There is also irony that can be both funny and tragic. When King Harry disguises himself as a common soldier, Williams mistakes him as such ad the irony of Harry’s speech to Williams and Bates is at first comical because we as the audience are let in on the “joke,” but later when Williams brings up the subject of the divine right of kings, or their responsibility for soldiers’ deaths, it becomes almost tragic because we understand the extent of the burden that Kind Harry bears.

But there is also tragedy in the piece as seen in the main battle scenes and their aftermath. There is also tragedy in the deaths of the traitors to King Harry, as well as the death of Falstaff. The character of Pistol further seems to add tragedy because he is so rude, ruthless, and selfish that he constantly proves a danger  or annoyance to the “good guys.” Finally, in the end of the play, the epilogue foreshadows what will happen soon to King Harry and the kingdom he has worked so valiantly to establish and enlarge. His death seems so imminent; although he has won the battle, he cannot enjoy his success long.  As actual history says, he will soon die, causing his country to become embroiled in a severe civil war.

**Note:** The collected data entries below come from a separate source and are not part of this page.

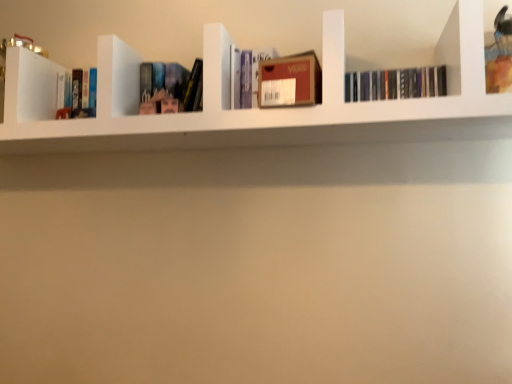 Question: Is black matte books at upper right, the 5th book in the left-to-right sequence, completely or partially outside of matte plastic book at center, which ranks as the 4th book in right-to-left order?

Choices:
 (A) no
 (B) yes

Answer: (B)

Question: From the image's perspective, is black matte books at upper right, which ranks as the first book in right-to-left order, over matte plastic book at center, the 2th book positioned from the left?

Choices:
 (A) no
 (B) yes

Answer: (B)

Question: Is black matte books at upper right, the 5th book in the left-to-right sequence, to the left of matte plastic book at center, the 2th book positioned from the left, from the viewer's perspective?

Choices:
 (A) yes
 (B) no

Answer: (B)

Question: From the image's perspective, would you say black matte books at upper right, the 5th book in the left-to-right sequence, is shown under matte plastic book at center, the 2th book positioned from the left?

Choices:
 (A) yes
 (B) no

Answer: (B)

Question: Can you confirm if black matte books at upper right, which ranks as the first book in right-to-left order, is positioned to the right of matte plastic book at center, the 2th book positioned from the left?

Choices:
 (A) yes
 (B) no

Answer: (A)

Question: Is point (88, 117) closer or farther from the camera than point (366, 72)?

Choices:
 (A) farther
 (B) closer

Answer: (A)

Question: From a real-world perspective, is hardcover book at left, the 5th book when ordered from right to left, positioned above or below black matte books at upper right, which ranks as the first book in right-to-left order?

Choices:
 (A) below
 (B) above

Answer: (B)

Question: Relative to black matte books at upper right, the 5th book in the left-to-right sequence, is hardcover book at left, which is the 1th book from left to right, in front or behind?

Choices:
 (A) behind
 (B) front

Answer: (A)

Question: In terms of size, does hardcover book at left, which is the 1th book from left to right, appear bigger or smaller than black matte books at upper right, which ranks as the first book in right-to-left order?

Choices:
 (A) small
 (B) big

Answer: (B)

Question: Is black matte books at upper right, which ranks as the first book in right-to-left order, spatially inside matte cardboard box at center, the third book when ordered from left to right, or outside of it?

Choices:
 (A) inside
 (B) outside

Answer: (B)

Question: Is black matte books at upper right, which ranks as the first book in right-to-left order, in front of or behind matte cardboard box at center, acting as the 3th book starting from the right, in the image?

Choices:
 (A) behind
 (B) front

Answer: (B)

Question: Is black matte books at upper right, the 5th book in the left-to-right sequence, bigger or smaller than matte cardboard box at center, acting as the 3th book starting from the right?

Choices:
 (A) big
 (B) small

Answer: (B)

Question: Visually, is black matte books at upper right, the 5th book in the left-to-right sequence, positioned to the left or to the right of matte cardboard box at center, acting as the 3th book starting from the right?

Choices:
 (A) left
 (B) right

Answer: (B)

Question: In the image, is black matte books at upper right, which ranks as the first book in right-to-left order, on the left side or the right side of hardcover book at left, which is the 1th book from left to right?

Choices:
 (A) right
 (B) left

Answer: (A)

Question: From the image's perspective, is black matte books at upper right, which ranks as the first book in right-to-left order, located above or below hardcover book at left, the 5th book when ordered from right to left?

Choices:
 (A) below
 (B) above

Answer: (A) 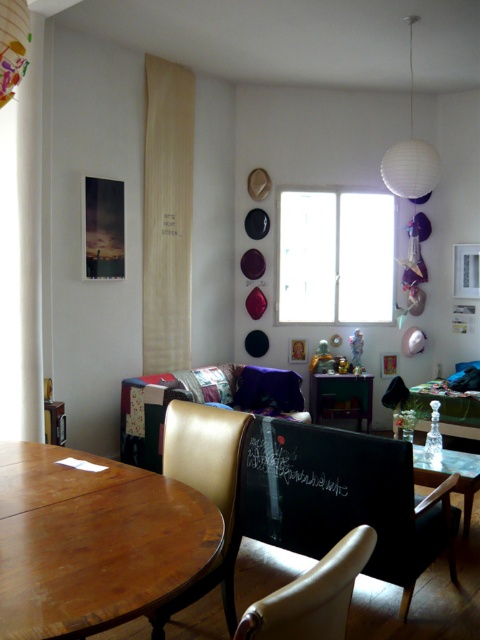 You are a delivery person carrying a large package that is 10 feet long. You need to navigate through the space between the wooden round table at lower left and the wooden curtain at upper left to reach the front door. Can you fit through the space without tilting the package?

The distance between the wooden round table at lower left and the wooden curtain at upper left is 9.76 feet. Since the package is 10 feet long, it is slightly longer than the available space, so you cannot fit through the space without tilting the package.

You are standing in the room and want to place a 1.20 meter long decorative bench behind the wooden round table at lower left. Can the bench fit behind the table without overlapping it?

The distance of wooden round table at lower left from camera is 1.10 meters. Since the bench is 1.20 meters long, it would extend beyond the table, potentially overlapping it. Therefore, the bench cannot fit without overlapping the table.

Historical elements are present in Henry V as well, and come mainly from the storyline of the play. Shakespeare follows Harry’s battle successes and his conquests for the French throne, as it really happened. Shakespeare was making use of the fact that most of his audience would have been familiar with the famous English hero, King Harry, and his history, so he stays fairly true to the historical part  and uses the audience’s knowledge of this history to form the tragic element of King Harry’s soon-present demise, as just mentioned.

All three elements of history, comedy, and tragedy are seamlessly woven together. Harry experiences loss, but eventually gets his girl in the end (but we know he won’t last much longer), and he does (in the play) what he did in real life, at least as far as warfare is concerned. So the characters are the main source of comedy, the plot/storyline is that for tragedy, as is our knowledge of Harry’s history, and the plot is also the basis for the element of history in the play.